Liar: A Memoir (Crown Publishing)
Indie darling and novelist Rob Roberge makes his major-house debut with Liar: A Memoir, an intense, darkly funny book of addiction and mental illness, relapse, recovery, and the nature of memory. Liar is Roberge’s desperate attempt to document his life when faced with the prospect of forgetting it after years of hard living and too frequent concussions suffered during substance-induced blackouts.
In an effort to preserve his identity (for what is identity if not memories?), Roberge records the most formative moments of his life—ranging from the brutal murder of his childhood girlfriend, to a diagnosis of rapid-cycling bipolar disorder, to singing and playing guitar with his band the Urinals as an opening act for famed indie band Yo La Tengo at The Fillmore in San Francisco. But the process of trying to remember his past only exposes just how fragile are the stories that lie at the heart of who we think we are.
As Liar twists and turns through Roberge’s life, it turns the familiar story of sex, drugs, and rock ’n’ roll on its head. Darkly comic and brutally frank, it offers a remarkable portrait of a down-and-out existence scattered across the country, from musicians’ crashpads around Boston, to seedy bars in Florida popular with sideshow freaks, to a painful moment of reckoning in the scorched Wonder Valley desert of California.
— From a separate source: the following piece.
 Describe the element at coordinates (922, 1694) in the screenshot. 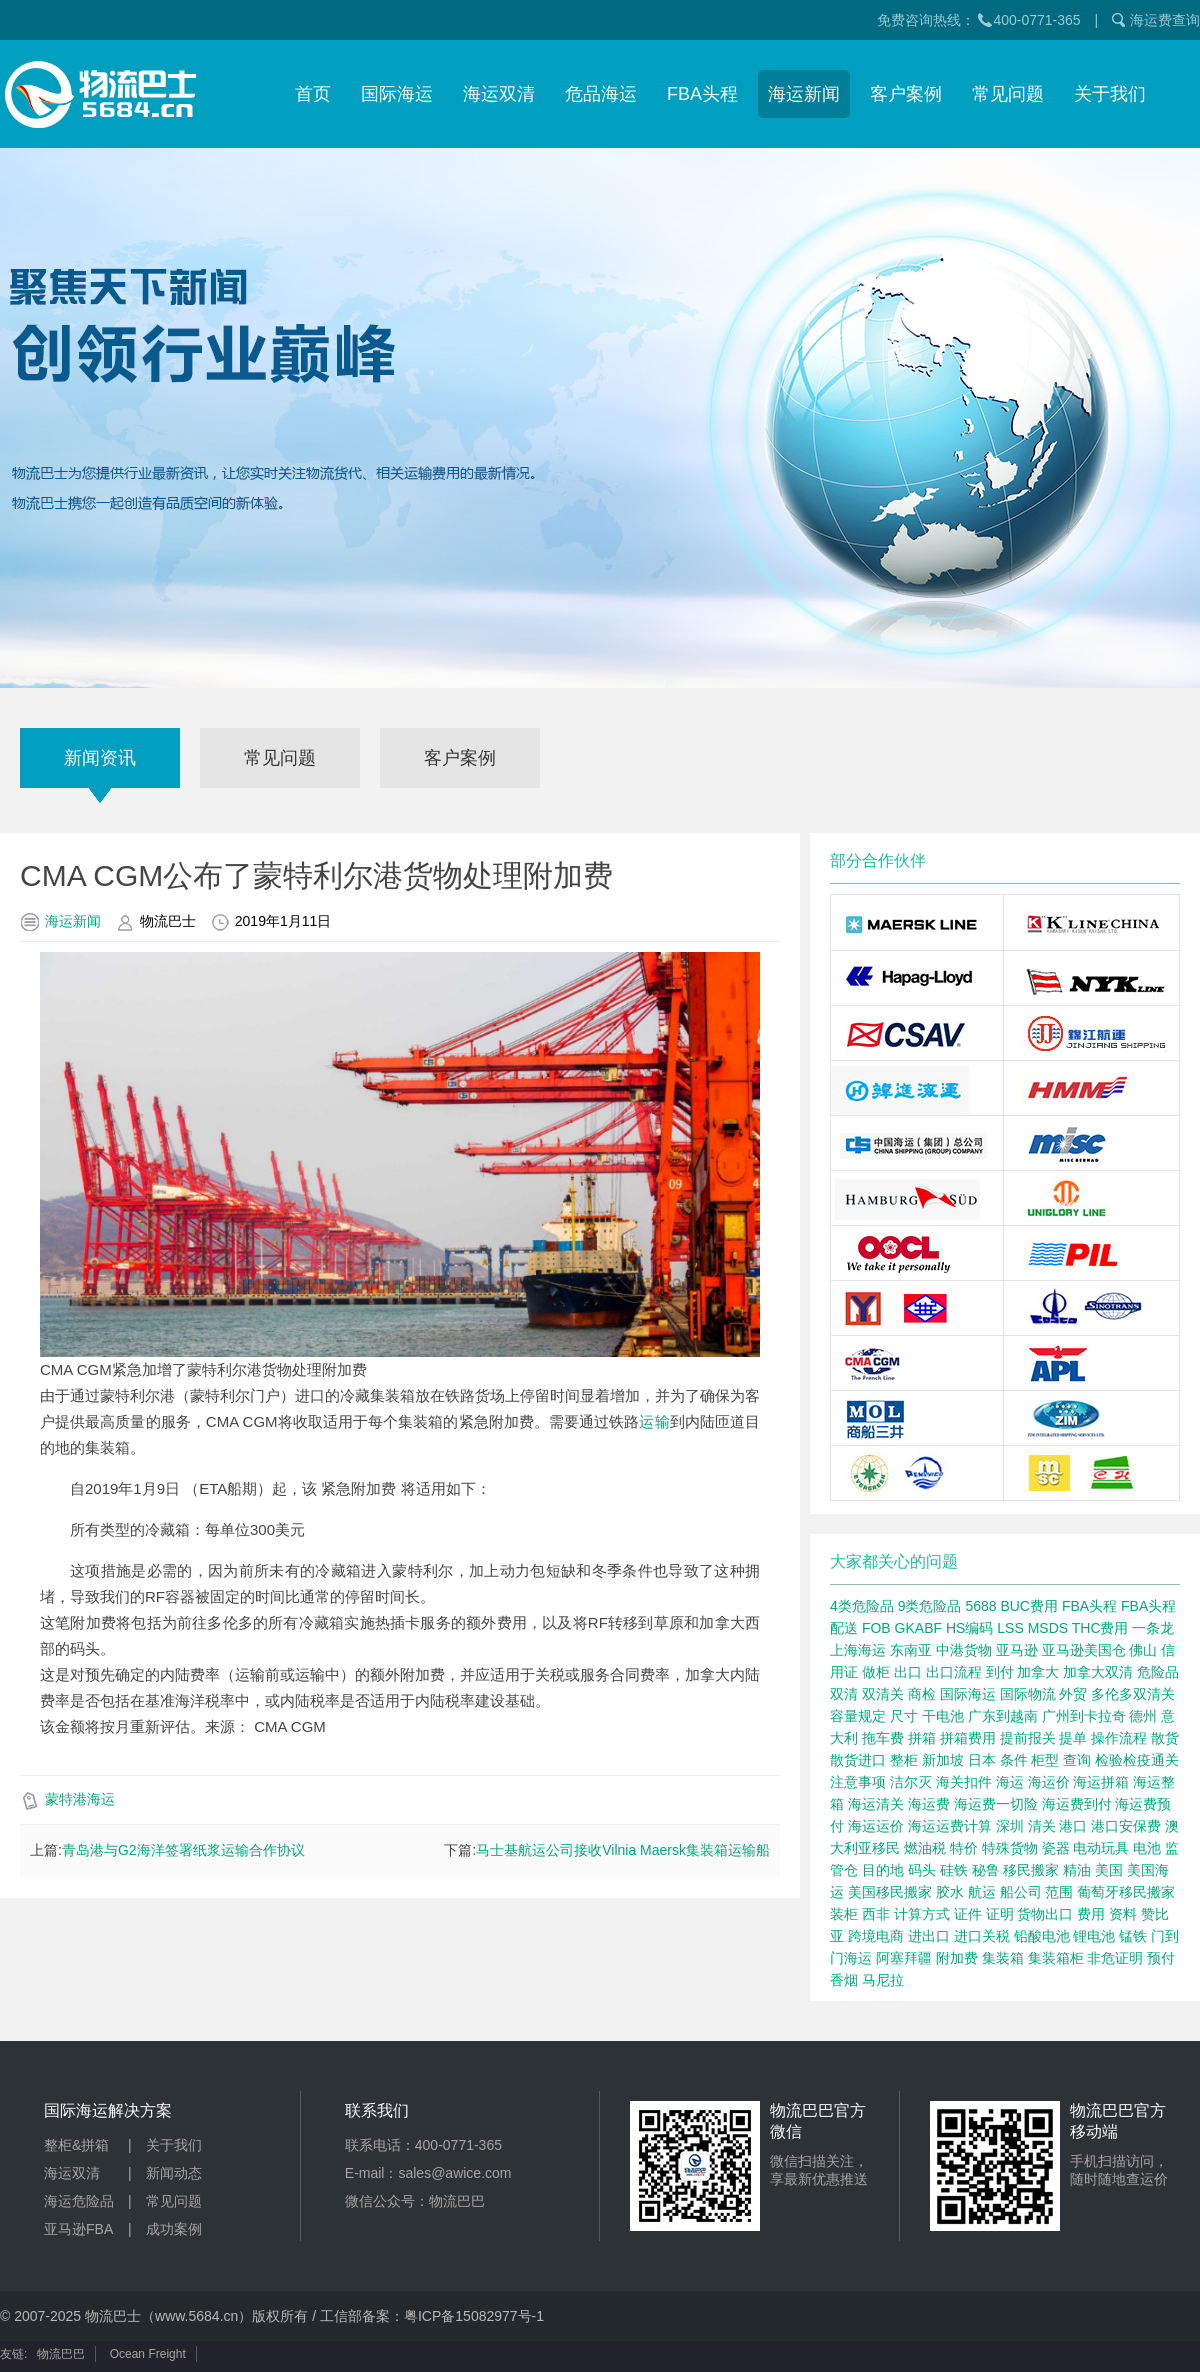 I see `商检` at that location.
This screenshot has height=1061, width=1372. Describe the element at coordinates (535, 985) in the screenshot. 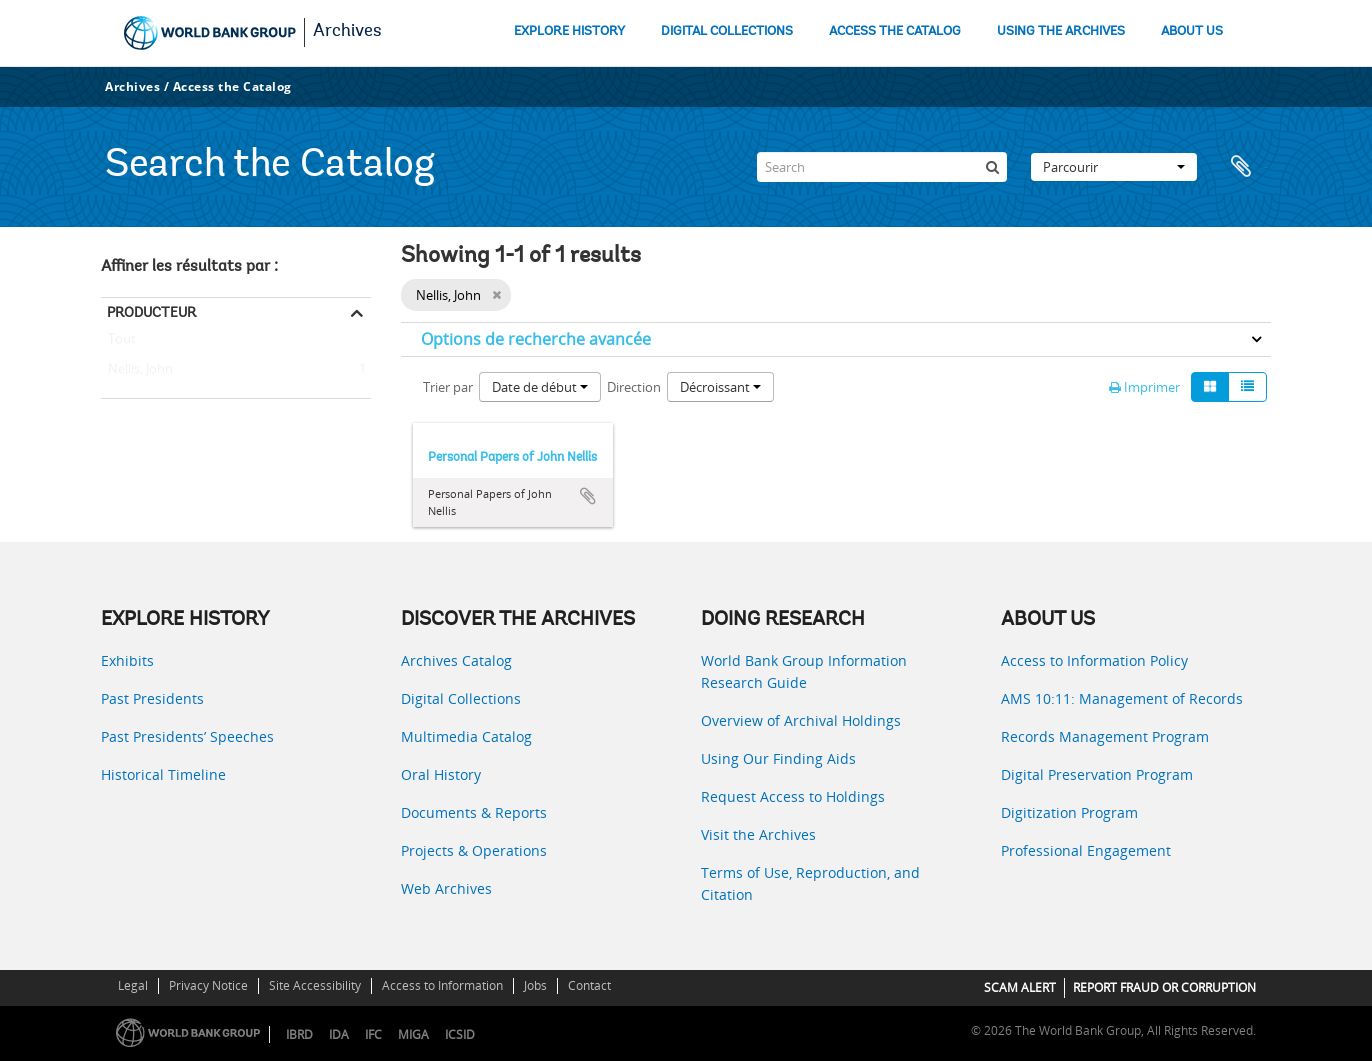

As Roberge struggles to keep his demons from destroying the good things he has built in his better moments, he is forced to acknowledge the increasingly blurred line between the lies we tell others and the lies we tell ourselves.
A reflection on memory and an intimate look at recovery and redemption, Liar delves into the complications of the healing process and the challenges faced in trying to rebuild a life, all while Roberge infuses the narrative with candor and humor.Liar is a memoir that will provoke and engage.
Praise for Liar
“Roberge’s writing is both drop-dead gorgeous and mind-bendingly smart.” —Cheryl Strayed, New York Times bestselling author of Wild
“Roberge is a modern master of the down-and-out-that-just-got-worse. His stories are dark and thrilling. They take hold of the reader like some bad, bracing dope and don’t let go until you feel the full measure of your own humanity. Prose this carefully wrought and true puts him in the tradition of Bukowski, Hammett, and Denis Johnson.” —Steve Almond
“Roberge is the bard of the rough road, singer of the long haul, both lyrical and ferociously realistic.”—Janet Fitch
“Roberge’s words bring it all back to life for me—the sounds, the sights, the smells, and the tastes. And it’s not always a pretty ride. I like that Roberge never takes the easy way out.” —Steve Wynn, The Dream Syndicate
Rob Roberge is the author of four books of fiction, most recently The Cost of Living. He is a core faculty member at UCR/Palm Desert’s MFA program and has taught at several universities, including the University of California’s MFA programs at the main campuses of Riverside, Antioch, and Los Angeles, and the UCLA Extension Writers’ Program. His work has been featured in Penthouse, The Rumpus, and The Nervous Breakdown, and his stories have been widely anthologized. Roberge also plays guitar and sings with the Los Angeles–based band the Urinals.
David L. Ulin is the author, most recently, of Sidewalking: Coming to Terms with Los Angeles, which was longlisted for the PEN/Diamonstein-Spielvogel Award for the Art of the Essay. His novel, Ear to the Ground, will be published in April. A 2015 Guggenheim Fellow, he spent ten years as book editor and book critic of the Los Angeles Times.